» YOUR TASK: Wherever "home" turns up in the entries, copy out the line that holds it.

» Dataset entries:
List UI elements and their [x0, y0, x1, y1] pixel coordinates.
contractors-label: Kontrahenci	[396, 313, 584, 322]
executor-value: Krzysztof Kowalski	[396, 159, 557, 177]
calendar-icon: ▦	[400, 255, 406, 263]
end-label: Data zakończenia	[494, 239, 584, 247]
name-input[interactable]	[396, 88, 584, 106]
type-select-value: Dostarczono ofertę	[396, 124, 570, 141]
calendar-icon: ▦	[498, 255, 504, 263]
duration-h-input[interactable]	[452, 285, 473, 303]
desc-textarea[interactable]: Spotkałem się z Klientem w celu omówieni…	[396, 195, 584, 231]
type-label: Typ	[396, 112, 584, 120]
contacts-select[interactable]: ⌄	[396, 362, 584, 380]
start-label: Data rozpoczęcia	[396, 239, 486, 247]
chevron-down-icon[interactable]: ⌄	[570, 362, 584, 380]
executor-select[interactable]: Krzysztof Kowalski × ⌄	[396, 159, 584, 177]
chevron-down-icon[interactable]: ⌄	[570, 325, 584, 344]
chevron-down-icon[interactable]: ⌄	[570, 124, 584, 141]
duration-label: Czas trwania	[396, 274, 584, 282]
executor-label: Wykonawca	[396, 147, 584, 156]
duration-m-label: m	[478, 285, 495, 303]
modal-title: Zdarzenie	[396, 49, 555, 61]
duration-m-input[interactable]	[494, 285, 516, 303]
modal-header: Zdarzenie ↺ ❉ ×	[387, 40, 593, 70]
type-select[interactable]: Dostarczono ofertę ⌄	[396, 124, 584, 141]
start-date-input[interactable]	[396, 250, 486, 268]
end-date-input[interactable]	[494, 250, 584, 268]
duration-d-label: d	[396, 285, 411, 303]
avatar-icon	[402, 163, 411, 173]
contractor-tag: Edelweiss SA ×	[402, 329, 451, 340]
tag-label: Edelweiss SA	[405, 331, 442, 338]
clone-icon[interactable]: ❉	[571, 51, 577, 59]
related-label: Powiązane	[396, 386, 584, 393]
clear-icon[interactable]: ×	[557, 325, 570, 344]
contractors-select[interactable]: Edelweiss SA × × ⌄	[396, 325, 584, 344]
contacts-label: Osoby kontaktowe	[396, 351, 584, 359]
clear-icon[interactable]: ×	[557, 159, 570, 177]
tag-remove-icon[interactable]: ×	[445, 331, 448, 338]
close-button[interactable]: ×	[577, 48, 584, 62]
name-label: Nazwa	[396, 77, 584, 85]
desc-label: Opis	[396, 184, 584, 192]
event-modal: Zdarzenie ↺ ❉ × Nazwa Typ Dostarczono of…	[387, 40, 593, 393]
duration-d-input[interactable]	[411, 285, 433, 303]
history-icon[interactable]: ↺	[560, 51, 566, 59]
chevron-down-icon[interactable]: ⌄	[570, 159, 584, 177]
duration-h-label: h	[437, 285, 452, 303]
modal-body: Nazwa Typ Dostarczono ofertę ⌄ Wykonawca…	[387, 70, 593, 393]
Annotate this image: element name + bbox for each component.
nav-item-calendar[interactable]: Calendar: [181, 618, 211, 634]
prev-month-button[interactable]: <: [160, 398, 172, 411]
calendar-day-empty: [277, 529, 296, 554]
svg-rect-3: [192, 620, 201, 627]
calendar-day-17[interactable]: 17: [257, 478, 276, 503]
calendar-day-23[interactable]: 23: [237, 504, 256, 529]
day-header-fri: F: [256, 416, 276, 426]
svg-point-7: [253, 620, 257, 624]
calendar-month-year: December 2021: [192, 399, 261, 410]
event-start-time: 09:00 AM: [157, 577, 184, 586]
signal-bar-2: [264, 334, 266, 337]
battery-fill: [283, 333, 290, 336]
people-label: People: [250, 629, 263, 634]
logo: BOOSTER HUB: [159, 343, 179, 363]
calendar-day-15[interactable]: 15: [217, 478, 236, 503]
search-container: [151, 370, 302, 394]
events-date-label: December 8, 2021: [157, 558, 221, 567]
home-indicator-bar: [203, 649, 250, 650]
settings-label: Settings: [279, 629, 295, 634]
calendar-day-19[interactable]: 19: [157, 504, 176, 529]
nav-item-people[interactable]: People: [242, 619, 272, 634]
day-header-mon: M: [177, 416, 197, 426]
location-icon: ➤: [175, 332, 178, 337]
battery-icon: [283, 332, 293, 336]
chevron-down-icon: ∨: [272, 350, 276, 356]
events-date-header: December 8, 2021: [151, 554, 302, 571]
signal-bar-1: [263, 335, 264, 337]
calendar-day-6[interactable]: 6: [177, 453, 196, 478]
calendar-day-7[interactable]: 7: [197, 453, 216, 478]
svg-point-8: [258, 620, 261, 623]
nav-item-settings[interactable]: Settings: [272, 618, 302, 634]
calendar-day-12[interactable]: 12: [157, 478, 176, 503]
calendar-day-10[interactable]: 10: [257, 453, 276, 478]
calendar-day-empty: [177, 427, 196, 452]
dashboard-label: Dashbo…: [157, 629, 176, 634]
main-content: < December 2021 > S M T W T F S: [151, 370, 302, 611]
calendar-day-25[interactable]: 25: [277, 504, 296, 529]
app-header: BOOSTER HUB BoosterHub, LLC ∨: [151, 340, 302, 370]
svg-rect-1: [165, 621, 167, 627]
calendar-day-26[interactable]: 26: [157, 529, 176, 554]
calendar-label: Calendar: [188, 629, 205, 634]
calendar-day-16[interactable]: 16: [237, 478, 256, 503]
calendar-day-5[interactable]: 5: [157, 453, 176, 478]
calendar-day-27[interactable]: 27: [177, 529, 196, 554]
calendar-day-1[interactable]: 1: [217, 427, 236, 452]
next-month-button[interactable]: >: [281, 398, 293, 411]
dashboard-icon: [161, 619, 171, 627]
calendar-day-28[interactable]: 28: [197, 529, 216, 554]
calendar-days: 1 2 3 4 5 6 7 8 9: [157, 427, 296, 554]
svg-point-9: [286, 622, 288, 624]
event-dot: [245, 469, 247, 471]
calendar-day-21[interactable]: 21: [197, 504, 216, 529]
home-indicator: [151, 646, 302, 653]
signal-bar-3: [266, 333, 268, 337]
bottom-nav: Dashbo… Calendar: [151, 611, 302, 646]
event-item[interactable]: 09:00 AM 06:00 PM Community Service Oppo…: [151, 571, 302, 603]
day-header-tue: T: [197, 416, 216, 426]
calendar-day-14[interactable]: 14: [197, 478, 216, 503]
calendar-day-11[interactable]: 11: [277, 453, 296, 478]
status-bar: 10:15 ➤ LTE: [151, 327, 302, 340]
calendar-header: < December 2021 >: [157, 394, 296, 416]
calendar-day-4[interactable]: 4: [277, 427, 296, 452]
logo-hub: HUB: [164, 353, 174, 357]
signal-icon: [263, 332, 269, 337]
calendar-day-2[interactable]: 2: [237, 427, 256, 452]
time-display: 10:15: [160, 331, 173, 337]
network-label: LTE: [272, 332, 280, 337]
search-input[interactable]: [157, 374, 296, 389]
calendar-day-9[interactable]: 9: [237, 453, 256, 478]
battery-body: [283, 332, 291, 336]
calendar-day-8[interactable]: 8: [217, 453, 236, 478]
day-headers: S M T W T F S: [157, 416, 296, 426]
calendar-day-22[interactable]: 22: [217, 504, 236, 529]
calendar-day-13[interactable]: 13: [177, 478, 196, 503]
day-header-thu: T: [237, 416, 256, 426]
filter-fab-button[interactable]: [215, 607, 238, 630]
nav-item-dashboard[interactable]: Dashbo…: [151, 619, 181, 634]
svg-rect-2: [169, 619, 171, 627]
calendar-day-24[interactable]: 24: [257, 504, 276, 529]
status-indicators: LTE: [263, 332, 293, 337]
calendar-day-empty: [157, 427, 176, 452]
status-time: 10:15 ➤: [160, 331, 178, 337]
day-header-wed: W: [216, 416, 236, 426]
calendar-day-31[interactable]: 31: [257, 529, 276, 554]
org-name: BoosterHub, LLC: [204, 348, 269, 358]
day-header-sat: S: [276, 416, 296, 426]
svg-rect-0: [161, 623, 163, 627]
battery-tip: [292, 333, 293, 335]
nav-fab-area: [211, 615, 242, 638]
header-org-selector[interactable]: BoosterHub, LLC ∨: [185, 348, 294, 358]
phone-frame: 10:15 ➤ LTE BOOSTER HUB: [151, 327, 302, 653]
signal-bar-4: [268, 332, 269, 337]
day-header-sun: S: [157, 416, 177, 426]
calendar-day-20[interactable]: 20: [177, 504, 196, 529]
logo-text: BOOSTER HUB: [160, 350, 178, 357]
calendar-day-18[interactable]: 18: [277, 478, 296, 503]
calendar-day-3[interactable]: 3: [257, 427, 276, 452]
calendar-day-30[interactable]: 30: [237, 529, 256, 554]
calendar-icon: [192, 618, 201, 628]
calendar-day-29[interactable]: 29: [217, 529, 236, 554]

» RESULT FOR THIS EXERCISE:
home-indicator-bar: [203, 649, 250, 650]
home-indicator: [151, 646, 302, 653]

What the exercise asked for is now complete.